** RECORDS follows **

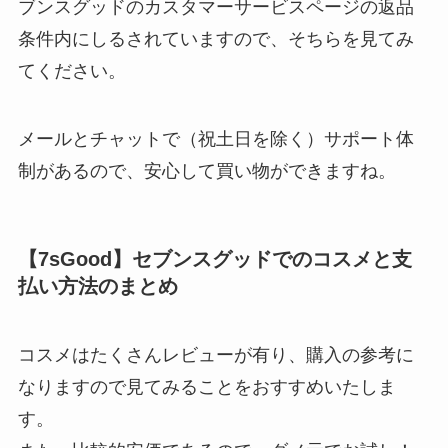
ブンスグッドのカスタマーサービスページの返品
条件内にしるされていますので、そちらを見てみ
てください。
メールとチャットで（祝土日を除く）サポート体
制があるので、安心して買い物ができますね。
【7sGood】セブンスグッドでのコスメと支
払い方法のまとめ
コスメはたくさんレビューが有り、購入の参考に
なりますので見てみることをおすすめいたしま
す。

** End of RECORDS **

From the line holding "制があるので、安心して買い物ができますね。" through the final line of the data above, copy every line exactly as written. Include nothing else.

制があるので、安心して買い物ができますね。
【7sGood】セブンスグッドでのコスメと支
払い方法のまとめ
コスメはたくさんレビューが有り、購入の参考に
なりますので見てみることをおすすめいたしま
す。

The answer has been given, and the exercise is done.